Before the deal was struck, many thought the Federal Reserve's policy-setting committee would cut its influential federal funds rate this summer to stimulate an economy expected to deteriorate under the weight of tariffs. However, with the agreement alleviating some of the highest import duties on one of the country's biggest trading partners, economists and traders have pushed out those forecasts.
There’s still a path for the Fed to lower rates later this year, analysts say, citing the potential for a slowdown as still-high tariff rates weigh on economic activity. But for a Fed that was already in “wait-and-see” mode, the thawing should help avert the type of large-scale layoffs that would bring the Fed to the economy’s rescue, they say.

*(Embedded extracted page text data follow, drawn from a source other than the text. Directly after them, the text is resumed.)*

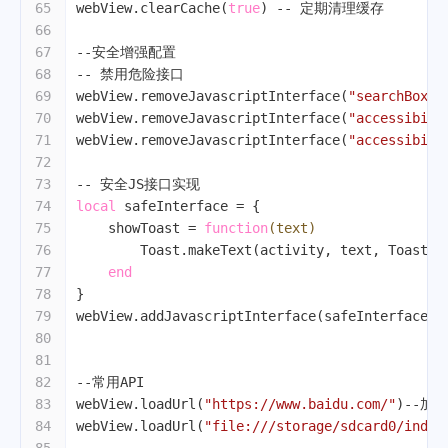
65
webView.clearCache(
true
) 
-- 定期清理缓存
66
67
--安全增强配置
68
-- 禁用危险接口
69
webView.removeJavascriptInterface(
"searchBoxJa
70
webView.removeJavascriptInterface(
"accessibili
71
webView.removeJavascriptInterface(
"accessibili
72
73
-- 安全JS接口实现
74
local
 safeInterface = {
75
    showToast = 
function
(text)
76
        Toast.makeText(activity, text, Toast.L
77
end
78
}
79
webView.addJavascriptInterface(safeInterface, 
80
81
82
--常用API
83
webView.loadUrl(
"https://www.baidu.com/"
)
--加
84
webView.loadUrl(
"file:///storage/sdcard0/index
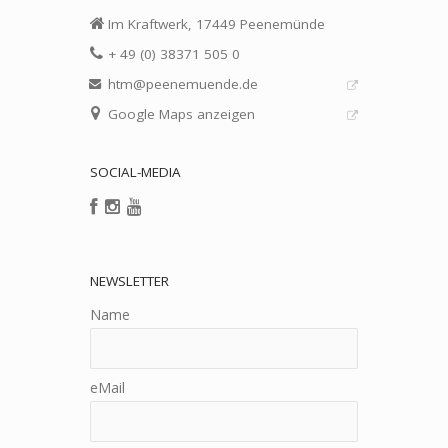
Im Kraftwerk, 17449 Peenemünde
+ 49 (0) 38371 505 0
htm@peenemuende.de
Google Maps anzeigen
SOCIAL-MEDIA
NEWSLETTER
Name
eMail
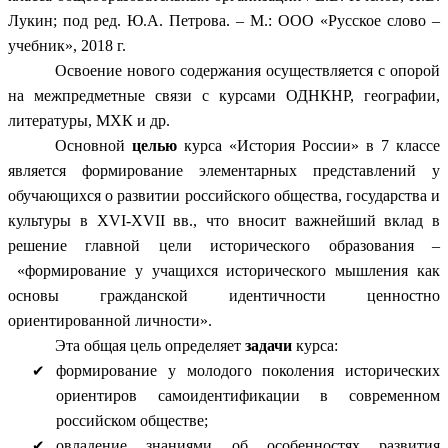
Лукин; под ред. Ю.А. Петрова. – М.: ООО «Русское слово –
учебник», 2018 г.
Освоение нового содержания осуществляется с опорой
на межпредметные связи с курсами ОДНКНР, географии,
литературы, МХК и др.
Основной
целью
курса «История России» в 7 классе
является формирование элементарных представлений у
обучающихся о развитии российского общества, государства и
культуры в XVI-XVII вв., что вносит важнейший вклад в
решение главной цели исторического образования –
«формирование у учащихся исторического мышления как
основы гражданской идентичности ценностно
ориентированной личности».
Эта общая цель определяет
задачи
курса:
формирование у молодого поколения исторических
ориентиров самоидентификации в современном
российском обществе;
овладение знаниями об особенностях развития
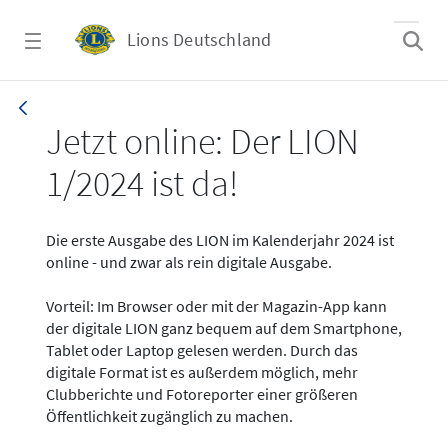
Zum Hauptinhalt springen
Lions Deutschland
News - LION digital 01-2024
Jetzt online: Der LION
1/2024 ist da!
Die erste Ausgabe des LION im Kalenderjahr 2024 ist
online - und zwar als rein digitale Ausgabe.
Vorteil: Im Browser oder mit der Magazin-App kann
der digitale LION ganz bequem auf dem Smartphone,
Tablet oder Laptop gelesen werden. Durch das
digitale Format ist es außerdem möglich, mehr
Clubberichte und Fotoreporter einer größeren
Öffentlichkeit zugänglich zu machen.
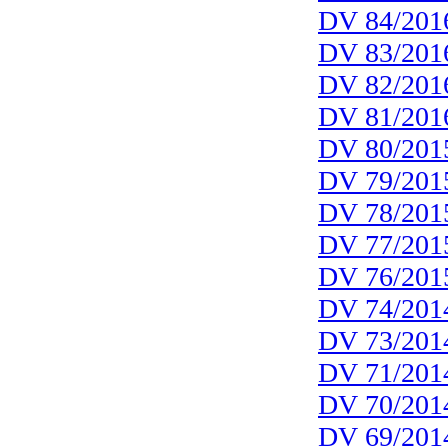
DV 84/201
DV 83/201
DV 82/201
DV 81/201
DV 80/201
DV 79/201
DV 78/201
DV 77/201
DV 76/201
DV 74/201
DV 73/201
DV 71/201
DV 70/201
DV 69/201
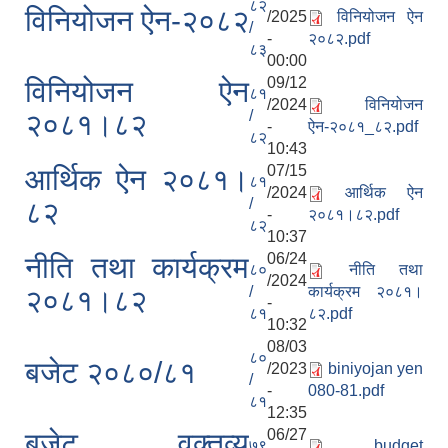
८२
विनियोजन ऐन-२०८२
/2025
विनियोजन ऐन
/
-
२०८२.pdf
८३
00:00
09/12
विनियोजन ऐन
८१
/2024
विनियोजन
/
२०८१।८२
-
ऐन-२०८१_८२.pdf
८२
10:43
07/15
आर्थिक ऐन २०८१।
८१
/2024
आर्थिक ऐन
/
८२
-
२०८१।८२.pdf
८२
10:37
06/24
नीति तथा कार्यक्रम
८०
नीति तथा
/2024
/
कार्यक्रम २०८१।
२०८१।८२
-
८१
८२.pdf
10:32
08/03
८०
बजेट २०८०/८१
/2023
biniyojan yen
/
-
080-81.pdf
८१
12:35
06/27
बजेट वक्तव्य
७९
budget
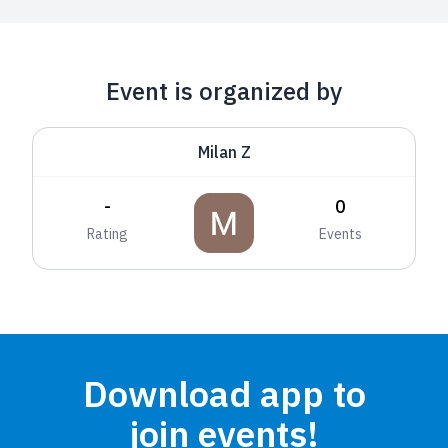
Event is organized by
Milan Z
-
0
Rating
Events
Download app to
join events!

“We no longer think that the FOMC will see enough deterioration in labor market conditions to cut in the next few months,” Barclays chief U.S. economist Marc Giannoni wrote in a note to clients, forecasting the Fed will wait until December to cut interest rates.
Bill Adams, chief economist at Comerica Bank, doesn’t expect the Fed to cut rates at all this year. Recession risks looked “uncomfortably high” last month, but they’re significantly lower after the U.S.-China trade tensions simmered down, he wrote in a research note.
Bond markets are still eyeing at least one Fed cut this year, even as they start pricing in chances of a longer Fed delay. The CME Group’s FedWatch tool shows only a 7% probability of the Fed staying steady until December, with 26% seeing at least one quarter-point cut by then, 38% seeing two and 29% anticipating three cuts or more.
Forecasters are also split on how the Fed will conduct monetary policy following the trade agreement with China. Much of it will depend on how inflation and the labor market evolve.
The Fed May Wait Until December or Later...
Giannoni, the Barclays economist, said he sees “the economy sidestepping a recession” even if growth slows in the months ahead.
The unemployment rate should end the year roughly flat at 4.3% this year, he wrote, giving the Fed little reason to stimulate growth further. And though inflation is on the way down—April’s data was the latest sign —it remains above the Fed’s 2% target. The Consumer Price Index rose 2.3% in April compared to a year earlier, the lowest rate since February 2021.
The Fed will likely wait “until it sees enough moderation in monthly inflation prints to gain confidence” that it is fully quelled, he wrote.
Despite rolling back 145% tariffs against China, the agreement reached over the weekend still includes a 30% tariff. The administration has also made it clear that 10% tariffs are the lowest they're willing to go in negotiations with other countries.
The remaining tariffs will “begin to raise prices meaningfully in future months,” Ronald Temple, chief market strategist at Lazard, said in emailed comments.
“Today’s inflation print reaffirms my view that the Fed will not cut rates this year,” Temple said.
... Or It May Take Action Sooner
Few see the Fed being forced to cut rates this summer, but some analysts see higher chances of Fed action soon after as growth starts cooling.
Though tariffs on China may no longer be sky-high, the average U.S. tariff rate on imports from foreign countries is now 16%, up from 3% at the end of last year, according to Samuel Tombs, chief U.S. economist at Pantheon Macroeconomics.
“Constantly shifting and seemingly ad hoc trade policy also perpetuates high levels of uncertainty for businesses, which likely will stifle hiring and investment,” he wrote this week.
One major hurdle toward the Fed cutting has been the potential for tariffs to drive inflation upward, but ING economist James Knightley wrote in a research note that the de-escalation of trade tensions should tamp down those worries.
“Inflation will be less of an issue for the Federal Reserve and the scope for Fed rate cuts remains,” he wrote, forecasting a Fed cut in September.